There are no drugs approved in the UK for fatigue in ME/CFS. The few medicines that are given to manage symptoms are rarely evidence-based in the ME/CFS population but translated under expert guidance from other conditions, such as neuropathic pain or nausea.
There are several reasons behind this — a lack of funding has left ‘fatigue science’ decades behind medical understanding of its pathway peers, such as pain or inflammation.
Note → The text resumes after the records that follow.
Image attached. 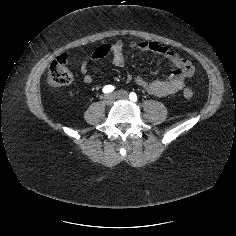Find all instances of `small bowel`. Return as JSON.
<instances>
[{
    "label": "small bowel",
    "instance_id": "c3829d8e",
    "mask_svg": "<svg viewBox=\"0 0 236 236\" xmlns=\"http://www.w3.org/2000/svg\"><path fill=\"white\" fill-rule=\"evenodd\" d=\"M130 47L141 51L159 54L175 66L174 71L165 79L161 80H148L139 75L132 76L130 73H126V82L134 81L136 85L152 95L168 96L175 94L185 88V80L193 75L194 67L192 63L167 47L151 41H134L130 43ZM108 54L112 55L111 64L113 66L124 68L125 60L122 41L118 40L113 44L100 45L92 52L90 60L86 59L81 62L80 73L84 84L91 85L94 82L93 77L88 73L90 61L100 60Z\"/></svg>",
    "mask_w": 236,
    "mask_h": 236
}]
</instances>
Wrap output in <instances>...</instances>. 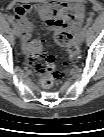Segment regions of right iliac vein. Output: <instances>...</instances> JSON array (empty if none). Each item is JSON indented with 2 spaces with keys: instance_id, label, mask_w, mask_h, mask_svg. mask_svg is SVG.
<instances>
[{
  "instance_id": "1",
  "label": "right iliac vein",
  "mask_w": 104,
  "mask_h": 137,
  "mask_svg": "<svg viewBox=\"0 0 104 137\" xmlns=\"http://www.w3.org/2000/svg\"><path fill=\"white\" fill-rule=\"evenodd\" d=\"M14 33L17 36V38H21V30L17 24L14 25Z\"/></svg>"
}]
</instances>
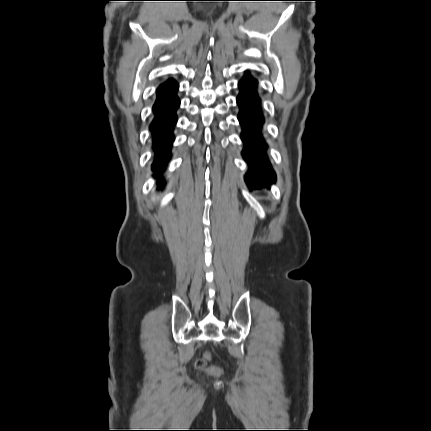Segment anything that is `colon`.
<instances>
[{
  "label": "colon",
  "mask_w": 431,
  "mask_h": 431,
  "mask_svg": "<svg viewBox=\"0 0 431 431\" xmlns=\"http://www.w3.org/2000/svg\"><path fill=\"white\" fill-rule=\"evenodd\" d=\"M206 361H207V357H203L202 359H200L198 361L197 366L198 367L204 366L206 364ZM210 372L212 374H219L220 373V371L218 369H215V368L211 369Z\"/></svg>",
  "instance_id": "obj_1"
}]
</instances>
This prevents drug–target identification and design of novel therapies.
In addition, the ME/CFS community comes with added layers of complexity that challenge drug–based therapy advancement.
“With ME/CFS it is difficult to gather a cohort with clear, documented evidence of an infective onset — people will often spot a couple of things, a complex pattern that triggers ME/CFS in their life, and it’s very difficult then to try and tease out to what extent these different triggers are perhaps creating a response within the host,” Gladwell explains.
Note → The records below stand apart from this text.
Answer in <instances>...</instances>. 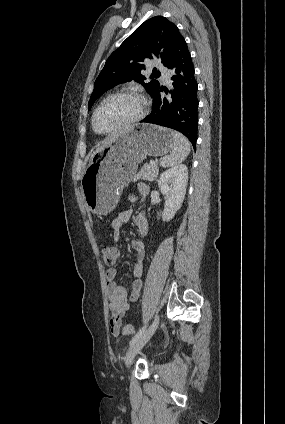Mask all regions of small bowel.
I'll return each instance as SVG.
<instances>
[{"label": "small bowel", "mask_w": 285, "mask_h": 424, "mask_svg": "<svg viewBox=\"0 0 285 424\" xmlns=\"http://www.w3.org/2000/svg\"><path fill=\"white\" fill-rule=\"evenodd\" d=\"M148 187L145 184L137 186V198H144L148 194ZM132 216V209H125L121 211L111 222L113 230L114 241H119L122 237V227L127 223ZM133 223L136 226L140 236L147 235L149 230L148 220L143 213L137 214L133 218ZM131 247L136 255V262L132 268L133 281L131 283L130 293L127 292L125 287L116 283L118 271L115 268H109L106 272V295L110 302V310L112 318L110 321L111 332L114 336L120 333L130 334L122 331V317L124 313L130 308L132 302L138 300L141 294L143 283L141 280L143 274V263L146 255L145 244L142 240L134 239L131 241ZM118 317V323H113V317Z\"/></svg>", "instance_id": "c3829d8e"}]
</instances>
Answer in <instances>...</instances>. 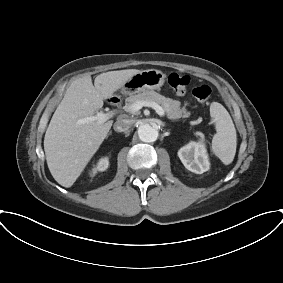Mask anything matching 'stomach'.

“Whereas with long COVID, it’s a bit more obvious it’s a COVID-19 infection that is the significant factor and that documentation is really helpful for research.”
The sheer numbers of people with long COVID mean a subset of similar medical history can be recruited for clinical trials.
“Another reason is people with ME/CFS are often sensitive to medicines and can’t start at the dose someone else might,” Gladwell adds. “So then you don’t have a standard intervention that you can compare, because each patient has got to titrate up gradually.”
Although there are early indications of medicines sensitivity in the long COVID cohort, their size means they have an advantage in overcoming this complexity.
There is hope that the spotlight on long COVID will advance the understanding of fatigue and generate new therapies that can also benefit the ME/CFS community.
“But I think that whatever findings come from long COVID research will need to be re-tested in the ME/CFS population.”